(Available data)

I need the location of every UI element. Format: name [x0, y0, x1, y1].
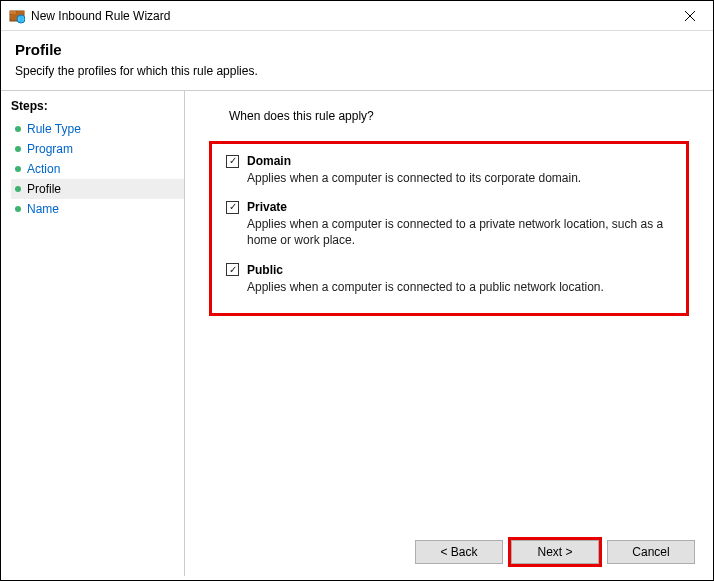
steps-title: Steps:	[11, 99, 184, 113]
step-bullet-icon	[15, 166, 21, 172]
next-button[interactable]: Next >	[511, 540, 599, 564]
back-button[interactable]: < Back	[415, 540, 503, 564]
step-bullet-icon	[15, 146, 21, 152]
step-label: Name	[27, 202, 59, 216]
private-checkbox[interactable]: ✓	[226, 201, 239, 214]
domain-desc: Applies when a computer is connected to …	[247, 170, 672, 186]
step-program[interactable]: Program	[11, 139, 184, 159]
profile-row: ✓ Public	[226, 263, 672, 277]
svg-rect-2	[17, 11, 24, 14]
step-bullet-icon	[15, 126, 21, 132]
wizard-header: Profile Specify the profiles for which t…	[1, 31, 713, 90]
step-label: Rule Type	[27, 122, 81, 136]
public-label: Public	[247, 263, 283, 277]
cancel-button[interactable]: Cancel	[607, 540, 695, 564]
svg-rect-1	[10, 11, 16, 14]
wizard-content: When does this rule apply? ✓ Domain Appl…	[184, 91, 713, 576]
svg-rect-3	[10, 15, 17, 18]
page-title: Profile	[15, 41, 699, 58]
profile-domain: ✓ Domain Applies when a computer is conn…	[226, 154, 672, 186]
step-bullet-icon	[15, 186, 21, 192]
firewall-icon	[9, 8, 25, 24]
step-action[interactable]: Action	[11, 159, 184, 179]
wizard-footer: < Back Next > Cancel	[415, 540, 695, 564]
domain-label: Domain	[247, 154, 291, 168]
window-title: New Inbound Rule Wizard	[31, 9, 170, 23]
step-name[interactable]: Name	[11, 199, 184, 219]
profile-public: ✓ Public Applies when a computer is conn…	[226, 263, 672, 295]
step-label: Action	[27, 162, 60, 176]
public-checkbox[interactable]: ✓	[226, 263, 239, 276]
domain-checkbox[interactable]: ✓	[226, 155, 239, 168]
private-desc: Applies when a computer is connected to …	[247, 216, 672, 248]
close-icon	[685, 11, 695, 21]
profile-row: ✓ Private	[226, 200, 672, 214]
profile-row: ✓ Domain	[226, 154, 672, 168]
public-desc: Applies when a computer is connected to …	[247, 279, 672, 295]
profile-private: ✓ Private Applies when a computer is con…	[226, 200, 672, 248]
private-label: Private	[247, 200, 287, 214]
step-rule-type[interactable]: Rule Type	[11, 119, 184, 139]
profiles-highlight-box: ✓ Domain Applies when a computer is conn…	[209, 141, 689, 316]
profile-question: When does this rule apply?	[209, 109, 689, 123]
close-button[interactable]	[667, 1, 713, 31]
step-profile[interactable]: Profile	[11, 179, 184, 199]
step-bullet-icon	[15, 206, 21, 212]
titlebar: New Inbound Rule Wizard	[1, 1, 713, 31]
step-label: Profile	[27, 182, 61, 196]
page-subtitle: Specify the profiles for which this rule…	[15, 64, 699, 78]
steps-sidebar: Steps: Rule Type Program Action Profile …	[1, 91, 184, 576]
wizard-body: Steps: Rule Type Program Action Profile …	[1, 91, 713, 576]
step-label: Program	[27, 142, 73, 156]
titlebar-left: New Inbound Rule Wizard	[9, 8, 170, 24]
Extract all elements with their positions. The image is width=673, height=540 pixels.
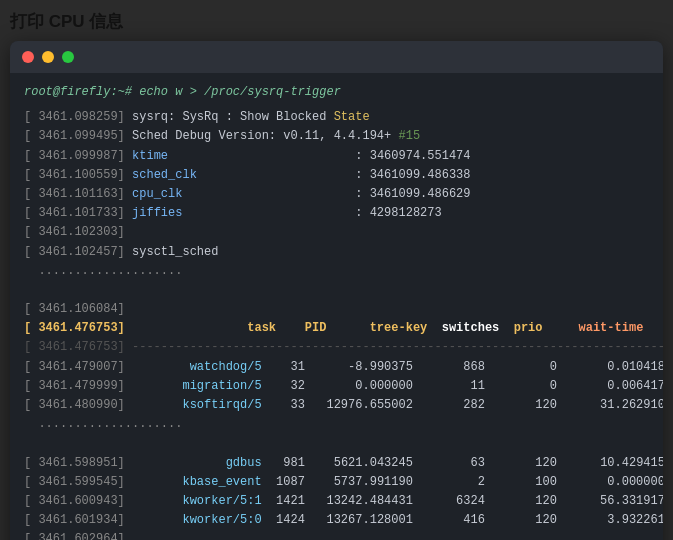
terminal-body: root@firefly:~# echo w > /proc/sysrq-tri… [10,73,663,540]
table-header: [ 3461.476753] task PID tree-key switche… [24,319,649,338]
line-dots1: .................... [24,262,649,281]
prompt: root@firefly:~# echo w > /proc/sysrq-tri… [24,85,341,99]
line-sysrq: [ 3461.098259] sysrq: SysRq : Show Block… [24,108,649,127]
close-dot[interactable] [22,51,34,63]
line-ktime: [ 3461.099987] ktime : 3460974.551474 [24,147,649,166]
table-row: [ 3461.479999] migration/5 32 0.000000 1… [24,377,649,396]
table-row: [ 3461.479007] watchdog/5 31 -8.990375 8… [24,358,649,377]
line-blank3: [ 3461.106084] [24,300,649,319]
line-jiffies: [ 3461.101733] jiffies : 4298128273 [24,204,649,223]
command-line: root@firefly:~# echo w > /proc/sysrq-tri… [24,83,649,102]
minimize-dot[interactable] [42,51,54,63]
table-row: [ 3461.480990] ksoftirqd/5 33 12976.6550… [24,396,649,415]
line-cpu-clk: [ 3461.101163] cpu_clk : 3461099.486629 [24,185,649,204]
line-dots2: .................... [24,415,649,434]
table-row: [ 3461.599545] kbase_event 1087 5737.991… [24,473,649,492]
table-row: [ 3461.598951] gdbus 981 5621.043245 63 … [24,454,649,473]
line-blank1: [ 3461.102303] [24,223,649,242]
table-divider: [ 3461.476753] -------------------------… [24,338,649,357]
table-row: [ 3461.601934] kworker/5:0 1424 13267.12… [24,511,649,530]
table-row: [ 3461.600943] kworker/5:1 1421 13242.48… [24,492,649,511]
line-sched-debug: [ 3461.099495] Sched Debug Version: v0.1… [24,127,649,146]
line-blank4 [24,434,649,453]
title-bar [10,41,663,73]
page-title: 打印 CPU 信息 [10,10,663,33]
line-sysctl: [ 3461.102457] sysctl_sched [24,243,649,262]
maximize-dot[interactable] [62,51,74,63]
line-last: [ 3461.602964] [24,530,649,540]
line-sched-clk: [ 3461.100559] sched_clk : 3461099.48633… [24,166,649,185]
line-blank2 [24,281,649,300]
terminal-window: root@firefly:~# echo w > /proc/sysrq-tri… [10,41,663,540]
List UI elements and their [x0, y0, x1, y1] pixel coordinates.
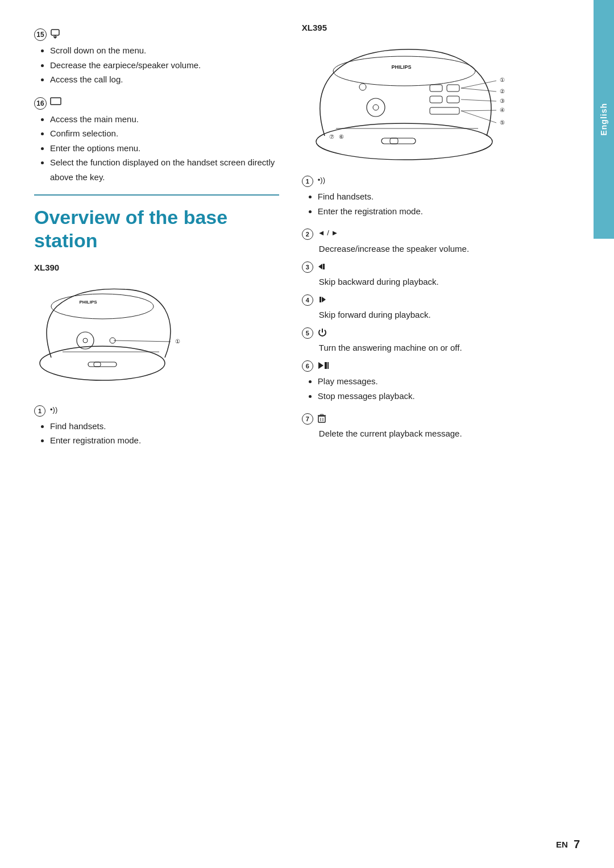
bullet-item: Confirm selection.: [50, 126, 279, 141]
xl390-label: XL390: [34, 263, 279, 272]
footer-language: EN: [556, 840, 568, 849]
xl395-feature-3-desc: Skip backward during playback.: [302, 275, 580, 289]
svg-rect-9: [88, 362, 117, 367]
bullet-item: Enter the registration mode.: [318, 204, 580, 219]
svg-point-7: [83, 338, 88, 343]
bullet-item: Scroll down on the menu.: [50, 43, 279, 58]
svg-point-39: [359, 84, 366, 90]
language-tab: English: [594, 0, 614, 239]
xl395-num-4: 4: [302, 294, 313, 306]
xl395-feature-3: 3: [302, 261, 580, 273]
svg-marker-40: [318, 264, 322, 269]
xl395-feature-4-desc: Skip forward during playback.: [302, 308, 580, 322]
svg-rect-0: [51, 30, 59, 35]
xl395-num-7: 7: [302, 413, 313, 425]
menu-icon: [50, 97, 61, 107]
section-divider: [34, 194, 279, 196]
bullet-item: Enter the options menu.: [50, 141, 279, 156]
xl395-feature-6-bullets: Play messages. Stop messages playback.: [302, 374, 580, 403]
xl395-feature-4: 4: [302, 294, 580, 306]
skip-forward-icon: [318, 294, 327, 304]
svg-marker-42: [322, 297, 326, 302]
svg-line-12: [114, 340, 171, 342]
skip-backward-icon: [318, 261, 327, 271]
svg-rect-10: [94, 362, 101, 367]
svg-rect-21: [390, 138, 398, 144]
item-16: 16: [34, 97, 279, 110]
bullet-item: Access the call log.: [50, 72, 279, 87]
svg-text:②: ②: [500, 88, 505, 94]
svg-text:③: ③: [500, 98, 505, 104]
xl395-find-icon: •)): [318, 176, 325, 184]
xl390-drawing: PHILIPS ①: [34, 278, 182, 392]
svg-point-3: [40, 346, 165, 380]
svg-rect-23: [447, 85, 459, 92]
xl395-num-2: 2: [302, 229, 313, 240]
xl395-feature-1: 1 •)): [302, 176, 580, 187]
xl395-feature-7: 7: [302, 413, 580, 425]
xl395-feature-1-bullets: Find handsets. Enter the registration mo…: [302, 189, 580, 218]
scroll-down-icon: [50, 28, 60, 41]
xl395-feature-5-desc: Turn the answering machine on or off.: [302, 341, 580, 355]
bullet-item: Find handsets.: [318, 189, 580, 204]
xl395-feature-7-desc: Delete the current playback message.: [302, 427, 580, 441]
svg-point-14: [316, 123, 492, 160]
svg-text:①: ①: [500, 77, 505, 83]
svg-point-18: [373, 105, 379, 110]
svg-text:⑤: ⑤: [500, 119, 505, 126]
xl390-feature-1: 1 •)): [34, 405, 279, 417]
svg-rect-41: [323, 264, 325, 269]
svg-point-17: [367, 98, 385, 117]
svg-text:⑦: ⑦: [329, 134, 334, 140]
language-label: English: [599, 103, 608, 136]
svg-text:①: ①: [175, 338, 180, 344]
bullet-item: Enter registration mode.: [50, 433, 279, 448]
xl395-drawing: PHILIPS ① ② ③ ④: [302, 39, 507, 164]
xl395-num-1: 1: [302, 176, 313, 187]
svg-text:PHILIPS: PHILIPS: [391, 64, 411, 70]
svg-rect-20: [381, 138, 416, 144]
number-15: 15: [34, 28, 47, 41]
bullet-item: Find handsets.: [50, 419, 279, 434]
right-column: XL395 PHILIPS: [296, 23, 580, 458]
svg-rect-49: [320, 414, 323, 416]
delete-icon: [318, 413, 326, 423]
section-heading: Overview of the base station: [34, 206, 279, 252]
number-16: 16: [34, 97, 47, 110]
svg-point-15: [333, 56, 475, 86]
svg-rect-2: [51, 98, 61, 105]
bullet-item: Play messages.: [318, 374, 580, 389]
bullet-item: Select the function displayed on the han…: [50, 155, 279, 184]
volume-icon: ◄ / ►: [318, 229, 339, 237]
xl395-num-3: 3: [302, 261, 313, 273]
xl395-num-6: 6: [302, 360, 313, 372]
svg-rect-24: [430, 96, 442, 103]
power-icon: [318, 327, 327, 337]
svg-line-33: [461, 88, 496, 92]
xl395-feature-2-desc: Decrease/increase the speaker volume.: [302, 242, 580, 256]
xl390-feature-1-bullets: Find handsets. Enter registration mode.: [34, 419, 279, 448]
svg-text:⑥: ⑥: [339, 134, 344, 140]
bullet-item: Stop messages playback.: [318, 389, 580, 404]
svg-point-4: [51, 294, 154, 319]
play-stop-icon: [318, 360, 329, 369]
xl390-svg: PHILIPS ①: [34, 278, 182, 392]
svg-rect-45: [325, 362, 327, 369]
xl395-feature-5: 5: [302, 327, 580, 339]
bullet-item: Access the main menu.: [50, 112, 279, 127]
xl395-svg: PHILIPS ① ② ③ ④: [302, 39, 518, 170]
bullet-item: Decrease the earpiece/speaker volume.: [50, 58, 279, 73]
find-handset-icon: •)): [50, 405, 57, 414]
xl395-label: XL395: [302, 23, 580, 32]
svg-marker-44: [318, 362, 323, 369]
svg-rect-47: [318, 416, 325, 422]
xl395-feature-6: 6: [302, 360, 580, 372]
svg-line-32: [461, 81, 496, 88]
svg-rect-22: [430, 85, 442, 92]
page-content: 15 Scroll down on the menu. Decrease the…: [0, 0, 614, 481]
item-16-bullets: Access the main menu. Confirm selection.…: [34, 112, 279, 185]
svg-rect-26: [430, 107, 459, 114]
xl390-num-1: 1: [34, 405, 45, 417]
xl395-feature-2: 2 ◄ / ►: [302, 229, 580, 240]
svg-rect-43: [320, 297, 321, 302]
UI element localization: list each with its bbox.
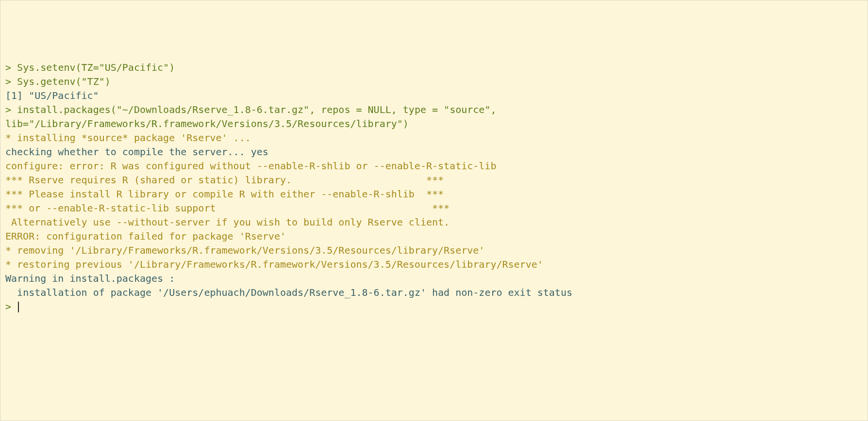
console-input: Sys.setenv(TZ="US/Pacific") — [17, 62, 175, 73]
console-line: configure: error: R was configured witho… — [5, 159, 863, 173]
console-output: configure: error: R was configured witho… — [5, 160, 496, 172]
console-line: > Sys.getenv("TZ") — [5, 75, 863, 89]
console-output: Warning in install.packages : — [5, 273, 175, 284]
console-output: ERROR: configuration failed for package … — [5, 230, 286, 242]
console-prompt: > — [5, 301, 17, 312]
console-line: * removing '/Library/Frameworks/R.framew… — [5, 243, 863, 258]
console-line: *** or --enable-R-static-lib support *** — [5, 201, 863, 215]
console-output: *** or --enable-R-static-lib support *** — [5, 202, 450, 214]
console-prompt: > — [5, 76, 17, 87]
text-cursor — [18, 302, 19, 312]
console-output: checking whether to compile the server..… — [5, 146, 268, 158]
console-input: Sys.getenv("TZ") — [17, 76, 111, 87]
console-output: * installing *source* package 'Rserve' .… — [5, 132, 251, 144]
console-output: * restoring previous '/Library/Framework… — [5, 259, 543, 270]
console-prompt: > — [5, 104, 17, 115]
console-line: ERROR: configuration failed for package … — [5, 229, 863, 243]
console-line: Alternatively use --without-server if yo… — [5, 215, 863, 229]
console-output: * removing '/Library/Frameworks/R.framew… — [5, 244, 484, 256]
console-line: *** Please install R library or compile … — [5, 187, 863, 201]
console-output: *** Please install R library or compile … — [5, 188, 444, 200]
console-line: > — [5, 300, 863, 314]
console-line: checking whether to compile the server..… — [5, 145, 863, 159]
console-line: * restoring previous '/Library/Framework… — [5, 258, 863, 272]
console-output: [1] "US/Pacific" — [5, 90, 99, 101]
console-line: [1] "US/Pacific" — [5, 89, 863, 103]
console-line: Warning in install.packages : — [5, 272, 863, 286]
console-output: installation of package '/Users/ephuach/… — [5, 287, 572, 298]
console-prompt: > — [5, 62, 17, 73]
console-line: * installing *source* package 'Rserve' .… — [5, 131, 863, 145]
console-output: *** Rserve requires R (shared or static)… — [5, 174, 444, 186]
console-line: installation of package '/Users/ephuach/… — [5, 286, 863, 300]
console-output: Alternatively use --without-server if yo… — [5, 216, 450, 228]
console-line: > Sys.setenv(TZ="US/Pacific") — [5, 61, 863, 75]
console-input: install.packages("~/Downloads/Rserve_1.8… — [5, 104, 502, 130]
console-line: *** Rserve requires R (shared or static)… — [5, 173, 863, 187]
r-console-output[interactable]: > Sys.setenv(TZ="US/Pacific")> Sys.geten… — [5, 61, 863, 314]
console-line: > install.packages("~/Downloads/Rserve_1… — [5, 103, 863, 131]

(End Available data)

Where a line above holds the string "connected", show that line.

domain-desc: Applies when a computer is connected to …	[247, 170, 672, 186]
private-desc: Applies when a computer is connected to …	[247, 216, 672, 248]
public-desc: Applies when a computer is connected to …	[247, 279, 672, 295]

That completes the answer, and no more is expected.